Flexible seating moves away from the traditional approach of students having their own desk. Instead, allowing students to choose their seating option.
The problem with traditional desks
Traditional desks can make students territorial or possessive over their space and supplies. While flexible seating encourages students to share both. Regular movement is also used as a tool to use up excess energy, improve metabolism and increase oxygen flow to the brain.
Year 3 teacher, Vanessa Flint, had been thinking about using this approach for a few years. And is now beginning her second year operating her classroom with this mindset.
“I always considered myself a very traditional teacher and one day I came to realise that there are constant changes in curriculum and pedagogy, yet classroom layout and environment had seemed to stagnate. I started to read about using a flexible seating approach and I was excited to give it a try. Having a supportive principal certainly helped and seeing the improvement in student engagement and independence has made it worthwhile. I also think the students are empowered by the opportunity to choose their own seat.”
What families think of flexible seating in the classroom
Parent feedback has been encouraging with some parents sharing that they think it is a great opportunity for the students to make decisions about putting themselves in the best situation for their learning, concentration and enjoyment in the classroom. One parent commented, “Our experience of flexible seating has been incredibly positive. The results after introducing this model were almost instant. To a calmer class, and a more responsible and independent set of learners. The classroom set up seemed to be very organised and the kids were encouraged to be independent. My daughter feels empowered by the decisions she can make and seemed to make great choices when she was allowed this autonomy. I was so impressed by how the children operated in this environment.”
What the teachers say
Christine O’Toole, Year 2 teacher, has been operating a flexible environment for two years.

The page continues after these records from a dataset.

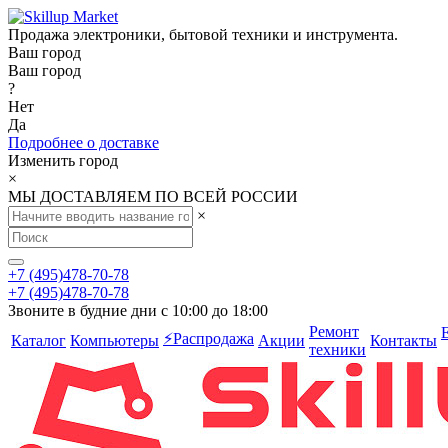
Продажа электроники, бытовой техники и инструмента.
Ваш город
Ваш город
?
Нет
Да
Подробнее о доставке
Изменить город
×
МЫ ДОСТАВЛЯЕМ ПО ВСЕЙ РОССИИ
×
+7 (495)478-70-78
+7 (495)478-70-78
Звоните в будние дни с 10:00 до 18:00
Ремонт
⚡️Распродажа
Каталог
Компьютеры
Акции
Контакты
техники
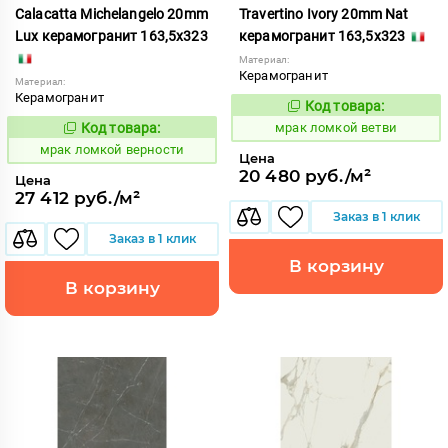
Calacatta Michelangelo 20mm
Travertino Ivory 20mm Nat
Lux керамогранит 163,5x323
керамогранит 163,5x323
Материал:
Керамогранит
Материал:
Керамогранит
Код товара:
1052884
Код:
Код товара:
мрак ломкой ветви
1052881
Код:
мрак ломкой верности
Цена
20 480 руб./м²
Цена
27 412 руб./м²
Заказ в 1 клик
Заказ в 1 клик
В корзину
В корзину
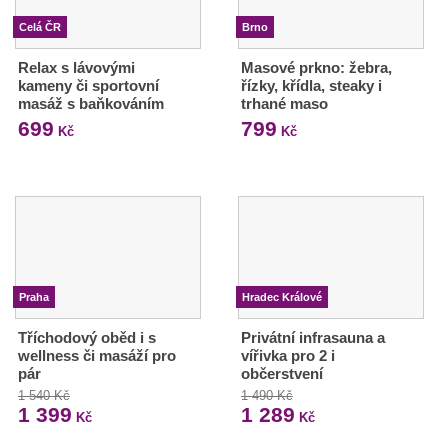
Celá ČR
Brno
Relax s lávovými
Masové prkno: žebra,
kameny či sportovní
řízky, křídla, steaky i
masáž s baňkováním
trhané maso
699
799
Kč
Kč
Praha
Hradec Králové
Tříchodový oběd i s
Privátní infrasauna a
wellness či masáží pro
vířivka pro 2 i
pár
občerstvení
1 540 Kč
1 490 Kč
1 399
1 289
Kč
Kč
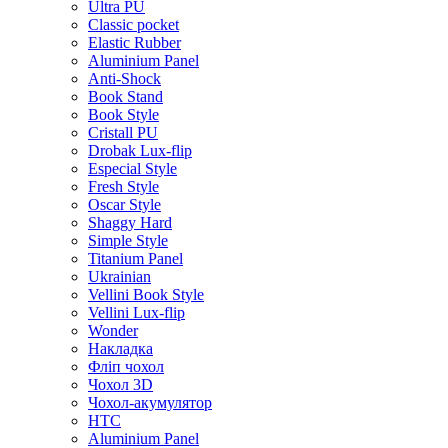
Ultra PU
Classic pocket
Elastic Rubber
Aluminium Panel
Anti-Shock
Book Stand
Book Style
Cristall PU
Drobak Lux-flip
Especial Style
Fresh Style
Oscar Style
Shaggy Hard
Simple Style
Titanium Panel
Ukrainian
Vellini Book Style
Vellini Lux-flip
Wonder
Накладка
Фліп чохол
Чохол 3D
Чохол-акумулятор
HTC
Aluminium Panel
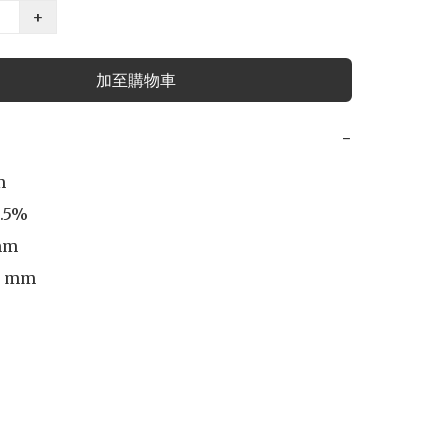
+
加至購物車
−


.5%

mm

5 mm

And she feels it has been a wonderful change for many reasons.
“Our learners take responsibility for choosing a ‘smart seat’ for their learning. This has made them think carefully about what they need to achieve their best when working on different tasks. Last year, we would often see our learners come inside in the morning and totally rearrange the tables to best suit their needs.
“We also jointly construct a seating agreement that each learner agrees to follow which outlines the expectations of flexible seating for our room. Flexible seating has enhanced our sense of community and has assisted each learner to also take others into consideration as we learn. It has been beneficial to those learners who have a need for freedom in their day as they have been able to make a choice right from the start of their day. Having the opportunity to make this decision has also been great for those learners who need to feel they have control over what they do. There is also lots of moving around which is great for learners who are active. We absolutely love our classroom and so many people who visit comment on what a lovely room we have. There’s no going back for us – flexible seating is here to stay!”
Providing a flexible seating environment fits well with the school’s Glasser Choice Theory philosophy. Students are given opportunities to make positive choices regarding responsibility, effort and behaviour daily.